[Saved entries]
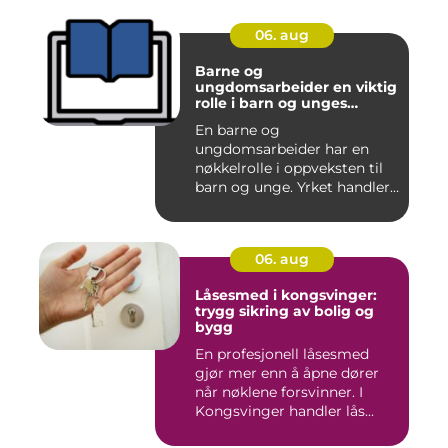
06. aug
Barne og
ungdomsarbeider en viktig
rolle i barn og unges
hverdag
En barne og
ungdomsarbeider har en
nøkkelrolle i oppveksten til
barn og unge. Yrket handler
om å ska...
06. aug
Låsesmed i kongsvinger:
trygg sikring av bolig og
bygg
En profesjonell låsesmed
gjør mer enn å åpne dører
når nøklene forsvinner. I
Kongsvinger handler lås...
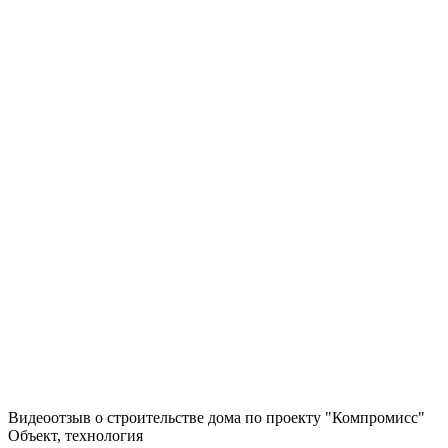
Видеоотзыв о строительстве дома по проекту "Компромисс"
Объект, технология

▶ _Prompt_:
Only one thing is required: an exact printout of the lines from the line containing "En barne og" through the last line of the records, pictures excluded.

▶ _Answer to this exercise_:
En barne og
ungdomsarbeider har en
nøkkelrolle i oppveksten til
barn og unge. Yrket handler
om å ska...
06. aug
Låsesmed i kongsvinger:
trygg sikring av bolig og
bygg
En profesjonell låsesmed
gjør mer enn å åpne dører
når nøklene forsvinner. I
Kongsvinger handler lås...
Видеоотзыв о строительстве дома по проекту "Компромисс"
Объект, технология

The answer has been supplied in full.